◆ **To do**:
Every record that follows is to be copied exactly, with the pictures omitted.

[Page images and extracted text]
☆ ☆ ☆ ☆ ☆ ☆ ☆

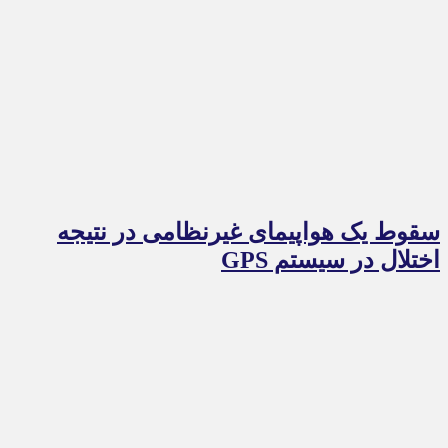
سقوط یک هواپیمای غیرنظامی در نتیجه
اختلال در سیستم‌ GPS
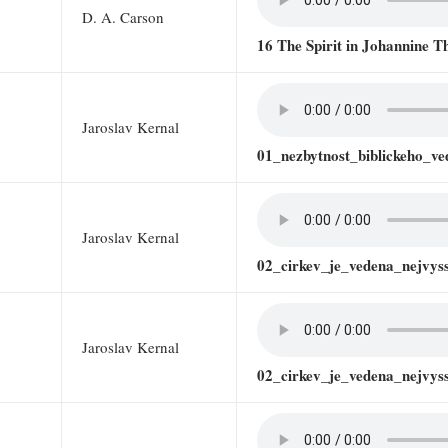
D. A. Carson
16 The Spirit in Johannine T
Jaroslav Kernal
01_nezbytnost_biblickeho_ve
Jaroslav Kernal
02_cirkev_je_vedena_nejvy
Jaroslav Kernal
02_cirkev_je_vedena_nejvy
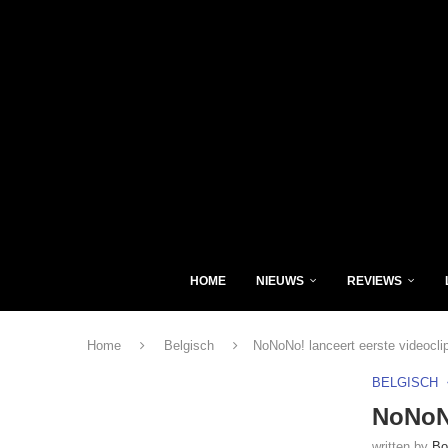
HOME
NIEUWS
REVIEWS
Home
Belgisch
NoNoNo! lanceert eerste videocli
BELGISCH
NoNoNo
written by
Bo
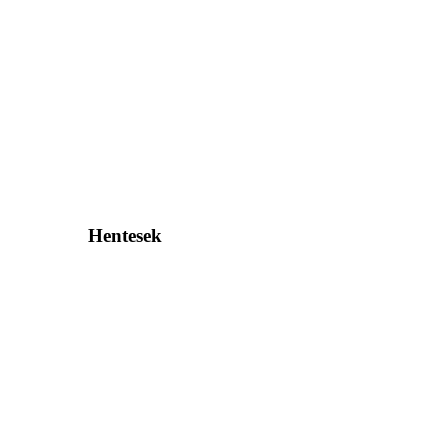
Hentesek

☆ ☆ ☆ ☆ ☆ ☆ ☆

◆ **Solution below**:
سقوط یک هواپیمای غیرنظامی در نتیجه
اختلال در سیستم‌ GPS
D. A. Carson
16 The Spirit in Johannine T
Jaroslav Kernal
01_nezbytnost_biblickeho_ve
Jaroslav Kernal
02_cirkev_je_vedena_nejvy
Jaroslav Kernal
02_cirkev_je_vedena_nejvy
HOME
NIEUWS
REVIEWS
Home
Belgisch
NoNoNo! lanceert eerste videocli
BELGISCH
NoNoNo
written by
Bo
Hentesek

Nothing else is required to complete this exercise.